Go to Homepage   Don Bruns: Jamaica Blue


Crescent Blues Book ViewsSt. Martin's Press (Hardcover), ISBN 0312304900
With decades of bylines in the nation's top music magazines, rock-and-roll writer Mick Sever makes or breaks bands in 800 words or less. So when he agrees to listen to Derrick and the Laments, a new reggae band, manager Bobby Vane couldn't be happier. With a brand new style -- "It's like dance hall, rock steady, and ska all wrapped up in one sound," Vane says -- Derrick and the Laments see stardom just over the sunny horizon. But when women are found dead after each concert, Mick's story about an up-and-coming band finds a new angle -- one that few care to see him write.

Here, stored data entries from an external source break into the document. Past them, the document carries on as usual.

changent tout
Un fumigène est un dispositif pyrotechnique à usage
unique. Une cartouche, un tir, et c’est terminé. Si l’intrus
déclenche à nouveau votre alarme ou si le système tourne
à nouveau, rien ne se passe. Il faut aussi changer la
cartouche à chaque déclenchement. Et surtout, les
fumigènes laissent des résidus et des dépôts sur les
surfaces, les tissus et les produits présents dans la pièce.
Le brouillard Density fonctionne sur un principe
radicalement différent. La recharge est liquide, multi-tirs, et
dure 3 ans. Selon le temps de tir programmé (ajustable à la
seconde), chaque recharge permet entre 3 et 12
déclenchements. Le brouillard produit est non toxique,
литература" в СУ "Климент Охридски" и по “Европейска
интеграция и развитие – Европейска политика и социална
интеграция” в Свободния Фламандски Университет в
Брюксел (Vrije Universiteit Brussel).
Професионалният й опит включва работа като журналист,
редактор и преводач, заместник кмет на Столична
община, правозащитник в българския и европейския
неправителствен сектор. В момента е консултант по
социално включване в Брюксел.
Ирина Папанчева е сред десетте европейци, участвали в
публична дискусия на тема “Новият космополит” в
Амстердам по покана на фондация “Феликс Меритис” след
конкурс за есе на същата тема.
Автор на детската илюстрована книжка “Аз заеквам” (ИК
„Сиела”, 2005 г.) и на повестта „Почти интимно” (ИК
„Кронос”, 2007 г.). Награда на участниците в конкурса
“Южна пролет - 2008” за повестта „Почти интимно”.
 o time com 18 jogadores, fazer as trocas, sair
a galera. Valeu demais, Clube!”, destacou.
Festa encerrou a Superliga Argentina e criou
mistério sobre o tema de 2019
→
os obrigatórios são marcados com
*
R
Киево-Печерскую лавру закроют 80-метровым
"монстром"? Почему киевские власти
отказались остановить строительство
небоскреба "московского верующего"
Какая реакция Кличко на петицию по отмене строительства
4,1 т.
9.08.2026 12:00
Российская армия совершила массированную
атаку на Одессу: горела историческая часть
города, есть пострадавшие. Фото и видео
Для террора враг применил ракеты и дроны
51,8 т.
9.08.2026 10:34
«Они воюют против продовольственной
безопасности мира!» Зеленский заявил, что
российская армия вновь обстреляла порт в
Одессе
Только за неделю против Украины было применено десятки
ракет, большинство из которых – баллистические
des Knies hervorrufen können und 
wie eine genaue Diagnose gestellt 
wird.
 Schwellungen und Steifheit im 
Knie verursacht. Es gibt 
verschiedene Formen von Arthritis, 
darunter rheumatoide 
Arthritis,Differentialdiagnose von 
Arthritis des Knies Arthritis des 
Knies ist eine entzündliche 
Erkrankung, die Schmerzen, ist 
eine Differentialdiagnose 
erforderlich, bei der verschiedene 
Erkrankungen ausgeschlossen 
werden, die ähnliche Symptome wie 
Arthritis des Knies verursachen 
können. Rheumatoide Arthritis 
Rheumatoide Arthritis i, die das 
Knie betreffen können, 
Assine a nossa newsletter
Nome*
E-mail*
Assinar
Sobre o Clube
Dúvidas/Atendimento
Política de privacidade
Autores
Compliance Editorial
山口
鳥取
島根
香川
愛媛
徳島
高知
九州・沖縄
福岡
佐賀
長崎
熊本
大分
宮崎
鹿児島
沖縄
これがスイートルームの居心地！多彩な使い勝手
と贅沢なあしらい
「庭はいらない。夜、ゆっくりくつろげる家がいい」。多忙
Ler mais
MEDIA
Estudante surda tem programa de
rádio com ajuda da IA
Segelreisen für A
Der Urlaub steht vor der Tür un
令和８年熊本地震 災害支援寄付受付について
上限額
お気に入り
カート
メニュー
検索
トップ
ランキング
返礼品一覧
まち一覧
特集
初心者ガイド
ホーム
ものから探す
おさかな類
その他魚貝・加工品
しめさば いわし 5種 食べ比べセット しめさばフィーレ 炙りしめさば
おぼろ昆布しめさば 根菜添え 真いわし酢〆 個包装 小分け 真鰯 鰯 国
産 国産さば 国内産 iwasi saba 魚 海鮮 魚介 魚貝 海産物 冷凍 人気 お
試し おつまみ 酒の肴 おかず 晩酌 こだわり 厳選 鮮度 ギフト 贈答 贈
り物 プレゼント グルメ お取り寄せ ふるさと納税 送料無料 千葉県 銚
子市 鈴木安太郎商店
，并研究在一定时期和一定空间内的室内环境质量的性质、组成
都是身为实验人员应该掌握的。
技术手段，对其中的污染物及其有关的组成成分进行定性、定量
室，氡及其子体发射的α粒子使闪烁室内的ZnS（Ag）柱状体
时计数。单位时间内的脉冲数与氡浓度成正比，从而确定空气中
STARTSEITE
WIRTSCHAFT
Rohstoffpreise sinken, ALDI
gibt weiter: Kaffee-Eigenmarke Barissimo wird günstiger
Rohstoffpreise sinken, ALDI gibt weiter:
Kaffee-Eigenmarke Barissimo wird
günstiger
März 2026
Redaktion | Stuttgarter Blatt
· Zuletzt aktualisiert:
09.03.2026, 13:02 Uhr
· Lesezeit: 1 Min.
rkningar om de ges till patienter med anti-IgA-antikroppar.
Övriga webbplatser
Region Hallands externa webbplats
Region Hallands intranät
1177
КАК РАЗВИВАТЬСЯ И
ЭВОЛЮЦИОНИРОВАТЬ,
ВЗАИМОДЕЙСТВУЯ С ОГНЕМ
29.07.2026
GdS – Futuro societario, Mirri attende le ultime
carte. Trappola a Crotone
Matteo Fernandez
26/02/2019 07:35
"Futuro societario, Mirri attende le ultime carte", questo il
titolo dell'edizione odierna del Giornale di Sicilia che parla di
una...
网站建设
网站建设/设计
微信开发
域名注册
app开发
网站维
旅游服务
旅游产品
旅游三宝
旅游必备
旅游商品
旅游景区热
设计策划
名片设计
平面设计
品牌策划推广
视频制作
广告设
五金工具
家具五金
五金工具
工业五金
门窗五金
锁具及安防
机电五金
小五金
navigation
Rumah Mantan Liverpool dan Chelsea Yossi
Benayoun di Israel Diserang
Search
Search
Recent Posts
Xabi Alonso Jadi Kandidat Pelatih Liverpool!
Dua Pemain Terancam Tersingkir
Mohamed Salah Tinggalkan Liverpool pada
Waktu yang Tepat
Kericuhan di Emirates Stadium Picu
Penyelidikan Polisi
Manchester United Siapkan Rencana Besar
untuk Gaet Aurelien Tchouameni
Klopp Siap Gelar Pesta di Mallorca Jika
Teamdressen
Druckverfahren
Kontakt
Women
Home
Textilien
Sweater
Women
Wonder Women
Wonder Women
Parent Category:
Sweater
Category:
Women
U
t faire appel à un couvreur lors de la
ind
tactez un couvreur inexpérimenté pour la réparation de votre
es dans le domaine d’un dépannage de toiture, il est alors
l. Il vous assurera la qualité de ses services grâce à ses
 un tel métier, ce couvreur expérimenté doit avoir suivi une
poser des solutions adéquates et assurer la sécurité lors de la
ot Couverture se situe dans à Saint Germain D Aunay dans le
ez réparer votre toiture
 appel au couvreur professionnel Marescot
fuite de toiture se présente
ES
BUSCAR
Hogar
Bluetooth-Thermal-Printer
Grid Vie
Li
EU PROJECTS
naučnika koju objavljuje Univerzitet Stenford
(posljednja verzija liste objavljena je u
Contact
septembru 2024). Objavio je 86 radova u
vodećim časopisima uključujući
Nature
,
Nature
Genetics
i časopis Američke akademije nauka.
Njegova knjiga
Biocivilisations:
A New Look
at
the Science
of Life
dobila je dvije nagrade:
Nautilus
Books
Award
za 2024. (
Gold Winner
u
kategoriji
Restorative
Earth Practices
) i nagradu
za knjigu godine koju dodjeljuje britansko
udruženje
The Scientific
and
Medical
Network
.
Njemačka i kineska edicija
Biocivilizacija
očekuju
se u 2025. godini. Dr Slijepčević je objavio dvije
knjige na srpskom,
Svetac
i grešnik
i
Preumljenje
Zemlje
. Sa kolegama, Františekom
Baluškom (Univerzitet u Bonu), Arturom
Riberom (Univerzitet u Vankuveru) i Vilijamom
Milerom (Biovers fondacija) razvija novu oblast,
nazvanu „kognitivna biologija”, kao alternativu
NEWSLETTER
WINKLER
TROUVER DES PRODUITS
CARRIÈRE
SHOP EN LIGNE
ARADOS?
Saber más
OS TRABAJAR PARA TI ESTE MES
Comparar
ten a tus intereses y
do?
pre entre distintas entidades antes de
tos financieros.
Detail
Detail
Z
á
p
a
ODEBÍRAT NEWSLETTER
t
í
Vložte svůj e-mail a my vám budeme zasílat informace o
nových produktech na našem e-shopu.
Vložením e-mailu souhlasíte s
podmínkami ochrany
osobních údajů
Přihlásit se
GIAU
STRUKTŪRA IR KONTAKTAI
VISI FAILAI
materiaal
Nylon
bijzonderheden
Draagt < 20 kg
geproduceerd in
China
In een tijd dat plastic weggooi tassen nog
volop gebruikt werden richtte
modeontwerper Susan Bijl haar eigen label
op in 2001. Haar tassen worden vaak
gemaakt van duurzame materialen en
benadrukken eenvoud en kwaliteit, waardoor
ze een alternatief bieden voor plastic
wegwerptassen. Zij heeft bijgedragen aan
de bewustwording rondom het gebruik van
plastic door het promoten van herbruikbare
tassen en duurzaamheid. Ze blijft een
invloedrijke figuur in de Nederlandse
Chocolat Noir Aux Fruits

Book: Don Brns, Jaimaica blue
Bruns hooks readers from the beginning with drugs, nudity, cadence and a murder that makes you want to flip the page to find out whodunit. Despite the fact that I correctly guessed the identity of the killer midway through the novel, confirming my hunch proved fulfilling rather than disappointing. Make no mistake: Jamaica Blue offers far from predictable entertainment.

Bruns' well-developed characters possess depth. By the end of chapter two, I found myself wanting to know more about these seekers of fame and fortune. Would Bobby Vane sell his own mother for a crack at managing the next superstar act? Does lead singer Derrick really believe the radical lyrics he sings? What drives Mick's ex-wife, Ginny, to assist the cheating man she divorced three years ago? And Mick, down to his bum knee, reveals layers that despite his past indiscretions, make him a likeable guy who could easily develop a following in future mysteries.

No sappy chick book, Jamaica Blue appeals to the reader who finds no fault in descriptions of jiggly cheeks on the beach and needs no further explanation when Ginny departs two scenes to "freshen up."

Jamaica Blue digs into the Rastafarian religion (thanks to the research skills of Mick's smart ex-wife) and delivers a backstage pass for music fans interested in the inside scoop. With its glimpses of hotel rooms to the yachts of big-money backers, Jamaica Blue offers a little something to both the devoted watcher of VH1's Behind the Music and the closet groupie-wannabe -- a believable, behind-the-scenes view of the rock scene, equipped with the drama one expects from the stars.